Acquiring Step: a giant leap into finance

“We believe MrBeast and Beast Industries are among the most outstanding content creators of our generation, with influence and user engagement unmatched among Gen Z, Alpha, and Millennials,” he said. “Beast Industries is the world’s largest and most innovative creator platform, with values closely aligned with ours.”

In January this year, the largest ETH treasury company Bitmine announced a $200 million investment in MrBeast’s holding company. Chairman Tom Lee expressed confidence that MrBeast’s future platform will play a key role in digital finance.

MrBeast’s financial strategy first drew widespread attention when his company filed a U.S. trademark application for “MRBEAST FINANCIAL” in October 2025, integrating basic accounts, credit, investment, crypto, and DeFi under a unified brand narrative.

Public filings show that this trademark covers a broad range of financial services, including mobile banking apps, short-term small loans, credit and debit card issuance and processing, investment management, investment banking, insurance, financial consulting, “financial health education,” crypto payment processing, and “cryptocurrency exchange via decentralized exchanges (DEX).”

On February 9, 2026, Beast Industries announced the acquisition of Step, officially entering the financial industry. As a next-generation fintech platform, Step claims to have over 7 million users and emphasizes a “full-stack fintech team” aimed at providing financial literacy and management products. Its financial products are supported by partner bank Evolve Bank & Trust (Member FDIC).
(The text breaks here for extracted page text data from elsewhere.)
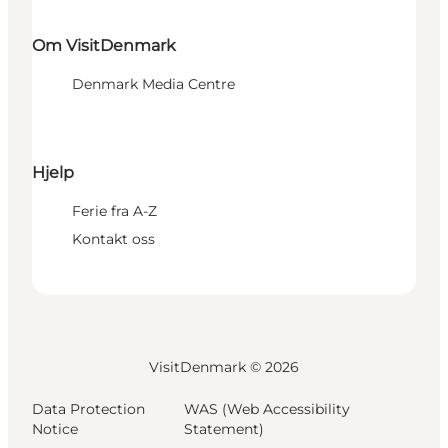
Om VisitDenmark
Denmark Media Centre
Hjelp
Ferie fra A-Z
Kontakt oss
VisitDenmark ©
2026
Data Protection
WAS (Web Accessibility
Notice
Statement)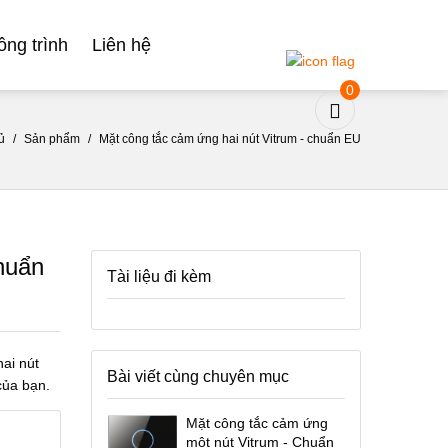
ông trình
Liên hệ
0
ủ
/
Sản phẩm
/
Mặt công tắc cảm ứng hai nút Vitrum - chuẩn EU
huẩn
Tài liệu đi kèm
hai nút
Bài viết cùng chuyên mục
của bạn.
Mặt công tắc cảm ứng
một nút Vitrum - Chuẩn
Step’s core demographic is teenagers and Gen Z, closely matching MrBeast’s audience. This acquisition allows MrBeast to leverage existing banking-as-a-service infrastructure, card issuance capabilities, and team, then use his strongest assets—traffic and distribution—to acquire customers and educate.

Traditional fintech customer acquisition is costly, but MrBeast has access to top global attention. This could make his conversion and retention more efficient: first building trust through content, then introducing financial education and basic account products, gradually expanding to credit building, debit/prepaid cards, and other compliant scenarios. Products aimed at young people like Step are naturally suited for “financial literacy” narratives. In an ideal scenario with high account activity, the long-term customer lifetime value (LTV) of financial products could significantly surpass that of food retail.
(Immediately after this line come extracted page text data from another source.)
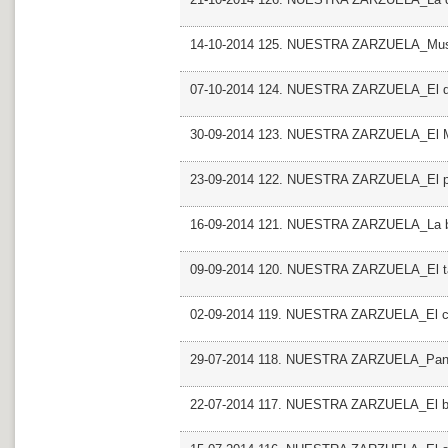
14-10-2014 125. NUESTRA ZARZUELA_Musica
07-10-2014 124. NUESTRA ZARZUELA_El du
30-09-2014 123. NUESTRA ZARZUELA_El 
23-09-2014 122. NUESTRA ZARZUELA_El pa
16-09-2014 121. NUESTRA ZARZUELA_La boda
09-09-2014 120. NUESTRA ZARZUELA_El ta
02-09-2014 119. NUESTRA ZARZUELA_El c
29-07-2014 118. NUESTRA ZARZUELA_Pan 
22-07-2014 117. NUESTRA ZARZUELA_El bar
However, there are potential issues. Even if Step’s focus is on financial education and basic accounts, involving minors will automatically trigger higher moral scrutiny. For example, on Reddit and other communities, many users criticize MrBeast’s acquisition of Step as “always targeting teenagers,” accusing him of “inducing minors to borrow,” and suspecting him of turning fans into a traffic pool for profit.

Trusting a creator for entertainment and trusting him to handle children’s financial basics are two different psychological thresholds. Whether parents are willing to entrust their children’s financial access to a “high-stimulation, entertainment-heavy” internet celebrity remains uncertain.

Furthermore, MrBeast’s methodology—using intense stimulation and generous rewards to achieve viral spread—clashes with financial regulation’s sensitivity to “gamification, lotteries, and strong inducements.”

His highly theatrical style may conflict with the restraint required by financial compliance. Financial firms have much lower tolerance for errors than snack brands; any technical failure, complaint, or disclosure controversy could lead the public to blame MrBeast and his brand entirely.

In fact, such backlash has already played out in the cryptocurrency space. Over the past few years, MrBeast’s investments in crypto have sparked controversy. PANews previously reported on on-chain investigations suggesting he may have used his influence to manipulate prices (“pump and dump”). Under intense public pressure, MrBeast and his team have launched PR efforts to distance themselves.

Currently, MrBeast holds a scarce traffic card—whether he will turn this into a more inclusive, transparent, and disciplined “financial literacy path,” or simply leverage his traffic advantage for rapid growth among the most sensitive teenage audience, only he knows.